[AVAILABLE DATA Boundary: Start]
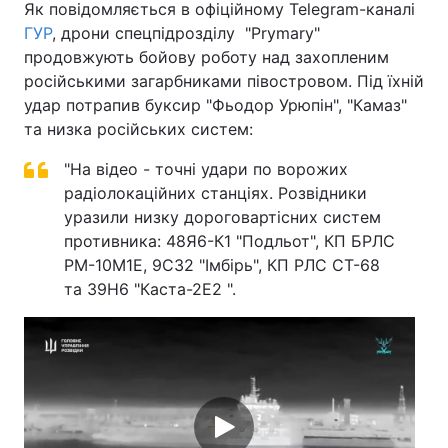
Як повідомляється в офіційному Telegram-каналі
ГУР
, дрони спецпідрозділу "Prymarу"
продовжують бойову роботу над захопленим
російськими загарбниками півостровом. Під їхній
удар потрапив буксир "Фьодор Урюпін", "Камаз"
та низка російських систем:
"На відео - точні удари по ворожих
радіолокаційних станціях. Розвідники
уразили низку дороговартісних систем
противника: 48Я6-К1 "Подльот", КП БРЛС
РМ-10М1Е, 9С32 "Імбірь", КП РЛС СТ-68
та 39Н6 "Каста-2Е2 ".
[AVAILABLE DATA Boundary: End]
Please reproduce, exactly as they appear above, the lines from the line containing "продовжують бойову роботу над захопленим" up to and including the line containing "радіолокаційних станціях. Розвідники".

TASK RESULT ->
продовжують бойову роботу над захопленим
російськими загарбниками півостровом. Під їхній
удар потрапив буксир "Фьодор Урюпін", "Камаз"
та низка російських систем:
"На відео - точні удари по ворожих
радіолокаційних станціях. Розвідники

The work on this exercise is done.